Es que además ya está muy vista, muy manida, la mala prensa de
los superdotados, que en las películas siempre aparecen como inadaptados de la
vida, medio lelos y trastornados. Y no sé, de verdad, a qué obedece esta
tergiversación de la realidad. ¿La envidia, el desconocimiento, las ganas de
enredar? Yo he conocido en la vida real a dos superdotados indudables -un
hombre y una mujer- y a los dos les va de puta madre en sus asuntos. Nada que
ver con la pobre Bernadette, que de inverosímil causa el asombro y casi la risa.
La superdotación de mis conocidos es, precisamente, la que les permite salir airosos de todos sus problemas.
Eligen bien, calan a la gente, no se dejan engañar, viven de puta madre y se conducen por ahí con la
sonrisa del ego subido. La chulería con fundamento. Qué envidia, ostras…
Mula
Dentro de mil años, cuando de nosotros ya no queden ni el recuerdo ni las pestañas, quedará, con un poco de suerte, el apellido. Esto es lo que decía Tywin Lannister en aquel soliloquio bajo la carpa que definía los empeños de su vida. Claro que esto lo decía en los tiempos muy antiguos, cuando el apellido paterno prevalecía por ley, y existía una cadena reconocible que unía a los antepasados con sus descendientes…
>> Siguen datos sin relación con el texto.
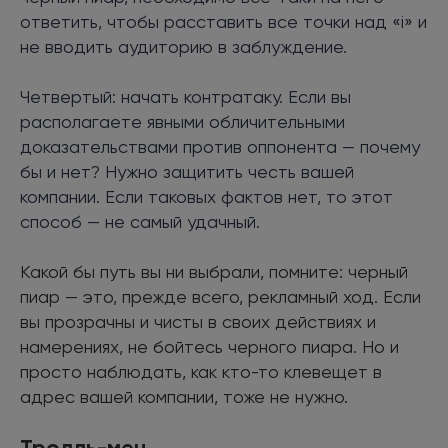
ответить, чтобы расставить все точки над «i» и
не вводить аудиторию в заблуждение.
Четвертый: начать контратаку. Если вы
располагаете явными обличительными
доказательствами против оппонента — почему
бы и нет? Нужно защитить честь вашей
компании. Если таковых фактов нет, то этот
способ — не самый удачный.
Какой бы путь вы ни выбрали, помните: черный
пиар — это, прежде всего, рекламный ход. Если
вы прозрачны и чисты в своих действиях и
намерениях, не бойтесь черного пиара. Но и
просто наблюдать, как кто-то клевещет в
адрес вашей компании, тоже не нужно.
Тролль-мен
Tywin Lannister, atravesado por la melancolía de Ozymandias, se lamentaba de que tarde o temprano se perderán nuestros textos y se destruirán nuestras obras. De que todo lo que comimos y viajamos, bebimos y follamos, quedará congelado en una región inaccesible del espacio-tiempo (bueno, él no decía espacio-tiempo, pero creo que nos entendemos). También se perderán los lagrimones y las desgracias, y los tiempos estúpidos que pasamos haciendo cola o viendo majaderías en la tele. Todo. Ni siquiera nuestros genes conformarán ya individuos familiares, reconocibles, porque se mezclarán y se extraviarán en las cien coyundas de las próximas generaciones, y en nuestro tataranieto ya sólo quedará un residuo de lo que nosotros fuimos, un escorzo de la nariz, o un lunar en el culo. Nos iremos por el retrete del tiempo como zurullos que una vez fueron comida fresca y palpitante, y pasaremos la eternidad en un mar oscuro y profundo que no es navegable y además no figura en ningún mapa.